* WORK ITEM *
Only the text of the entries below should be returned, exactly as given, without pictures.

* Collected data *
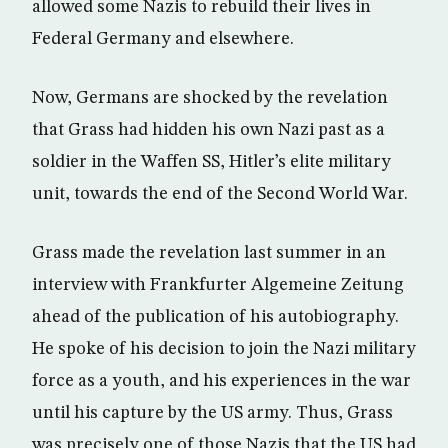
allowed some Nazis to rebuild their lives in
Federal Germany and elsewhere.
Now, Germans are shocked by the revelation
that Grass had hidden his own Nazi past as a
soldier in the Waffen SS, Hitler’s elite military
unit, towards the end of the Second World War.
Grass made the revelation last summer in an
interview with Frankfurter Algemeine Zeitung
ahead of the publication of his autobiography.
He spoke of his decision to join the Nazi military
force as a youth, and his experiences in the war
until his capture by the US army. Thus, Grass
was precisely one of those Nazis that the US had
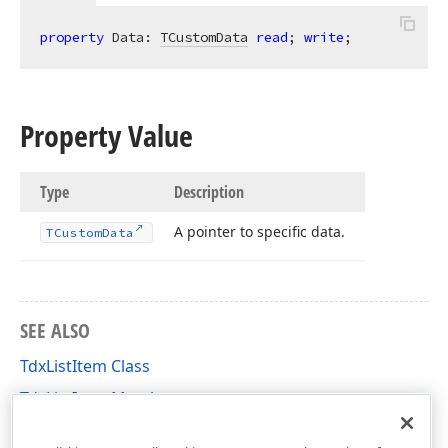
property
 Data: 
TCustomData
read
; 
write
;
Property Value
Type
Description
A pointer to specific data.
TCustom
Data
SEE ALSO
TdxListItem Class
TdxListItem Members
dxListView Unit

* PROBLEM SOLUTION *
allowed some Nazis to rebuild their lives in
Federal Germany and elsewhere.
Now, Germans are shocked by the revelation
that Grass had hidden his own Nazi past as a
soldier in the Waffen SS, Hitler’s elite military
unit, towards the end of the Second World War.
Grass made the revelation last summer in an
interview with Frankfurter Algemeine Zeitung
ahead of the publication of his autobiography.
He spoke of his decision to join the Nazi military
force as a youth, and his experiences in the war
until his capture by the US army. Thus, Grass
was precisely one of those Nazis that the US had
property
 Data: 
TCustomData
read
; 
write
;
Property Value
Type
Description
A pointer to specific data.
TCustom
Data
SEE ALSO
TdxListItem Class
TdxListItem Members
dxListView Unit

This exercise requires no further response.